▸ **Description of the task**
Only one stretch of the records below is wanted: the lines from the one holding "Formula Ford Historic" through the one holding "Paul McMorran". Return it exactly, both ends included.

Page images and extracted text
□ □ □ □ □

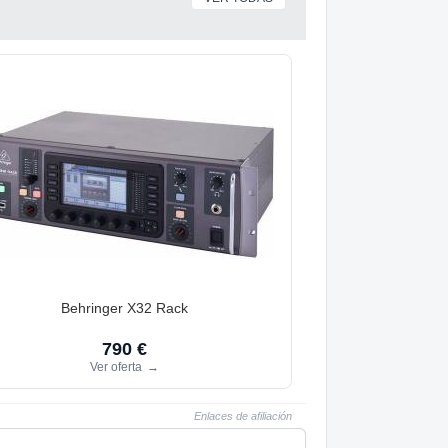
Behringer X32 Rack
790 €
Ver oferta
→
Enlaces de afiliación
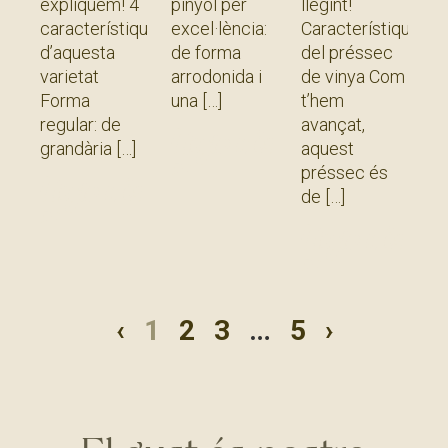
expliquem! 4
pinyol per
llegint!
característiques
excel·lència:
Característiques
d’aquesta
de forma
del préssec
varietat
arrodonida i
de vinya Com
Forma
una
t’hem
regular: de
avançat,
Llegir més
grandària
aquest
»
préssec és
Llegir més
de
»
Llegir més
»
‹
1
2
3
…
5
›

□ □ □ □ □

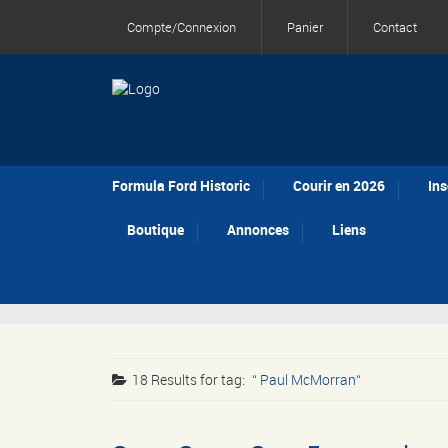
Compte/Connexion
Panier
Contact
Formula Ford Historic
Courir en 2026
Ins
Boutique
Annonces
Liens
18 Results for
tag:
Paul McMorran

□ □ □ □ □

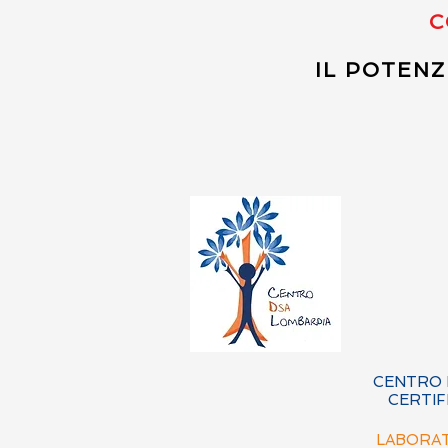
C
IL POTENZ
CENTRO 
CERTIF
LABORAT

□ □ □ □ □

▸ **Solved exercise**
Formula Ford Historic
Courir en 2026
Ins
Boutique
Annonces
Liens
18 Results for
tag:
Paul McMorran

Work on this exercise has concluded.